Wilson v. Wilson, 237 So. 3d 1208 (2017)

Dec. 29, 2017 · Court of Appeal of Louisiana, Fifth Circuit · NO. 17–CA–299
237 So. 3d 1208

Ashley O. WILSON
v.
Chris M. WILSON

NO. 17-CA-299

Court of Appeal of Louisiana, Fifth Circuit.

December 29, 2017

COUNSEL FOR PLAINTIFF/APPELLEE, ASHLEY O. WILSON, Stephen R. Rue, Gretna

COUNSEL FOR DEFENDANT/APPELLANT, CHRIS M. WILSON, Melvin G. Ripp, Jr., Gretna

Panel composed of Judges Marc E. Johnson, Robert M. Murphy, and Stephen J. Windhorst

WINDHORST, J.

Appellant, Chris Wilson, appeals the trial court's November 28, 2016 judgment. For the reasons that follow, we affirm the November 28, 2016 judgment. We further affirm the April 20, 2016 interlocutory order awarding appellee attorney's fees and court costs.

Facts and Procedural History

The parties were married in Plaquemines Parish on August 15, 1992, and they established their domicile in Jefferson Parish. One child was born of the marriage on January 6, 1994.

The parties physically separated on January 21, 2000. On January 18, 2006, the parties met with appellee's attorney, Nelson Cantrelle, Jr., and executed divorce pleadings. The parties then proceeded to the courthouse where appellee's La. C.C. art. 103 petition for divorce was filed.1 The petition alleged that the parties had lived separate and apart and without reconciliation since January 21, 2000. In her prayer, among other issues, appellee requested child support in the amount of $550.00 per month. On the same day, appellant filed an answer generally denying the allegations in the petition for divorce. The parties also filed a motion to set the matter for trial on the merits which was set for January 18, 2006. Appellee waived notice of the motion to set for trial.

On January 18, 2006, after a trial on the merits, judgment was rendered granting appellee's petition for divorce.2 The judgment also awarded the parties joint custody of the minor child with appellee as the domiciliary parent.

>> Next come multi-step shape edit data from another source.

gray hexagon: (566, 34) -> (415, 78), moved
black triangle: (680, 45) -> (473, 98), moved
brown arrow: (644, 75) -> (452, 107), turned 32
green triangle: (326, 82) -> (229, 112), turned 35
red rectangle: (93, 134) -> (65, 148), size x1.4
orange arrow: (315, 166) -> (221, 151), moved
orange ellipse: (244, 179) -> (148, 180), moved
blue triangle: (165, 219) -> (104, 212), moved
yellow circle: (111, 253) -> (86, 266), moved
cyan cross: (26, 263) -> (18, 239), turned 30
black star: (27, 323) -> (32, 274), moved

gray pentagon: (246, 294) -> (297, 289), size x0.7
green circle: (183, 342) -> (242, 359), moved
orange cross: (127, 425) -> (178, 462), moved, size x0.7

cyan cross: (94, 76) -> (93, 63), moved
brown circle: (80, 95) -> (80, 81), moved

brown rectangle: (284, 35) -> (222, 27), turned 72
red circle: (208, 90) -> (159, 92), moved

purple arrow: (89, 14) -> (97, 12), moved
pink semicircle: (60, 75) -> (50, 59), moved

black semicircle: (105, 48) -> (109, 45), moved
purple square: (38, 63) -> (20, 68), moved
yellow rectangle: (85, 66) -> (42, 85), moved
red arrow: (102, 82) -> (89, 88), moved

Appellant was ordered to pay appellee $550.00 dollars per month, plus 100% medical insurance coverage and uncovered medicals for the support of the minor child. The judgment further stated that the community assets had been amicably divided and that each party was in possession of the items belonging to him or her.

On November 3, 2015, appellee filed a "Rule for Contempt, to Compel Payment of Child Support, Request for Attorney's fees, and Court Costs," wherein appellee contended that appellant failed to pay any *1211child support. The rule requested the trial court to compel appellant to immediately pay past due child support and to find appellant in contempt for failing to comply with his child support obligation. The rule further requested attorney's fees and court costs incurred for filing and prosecuting the rule.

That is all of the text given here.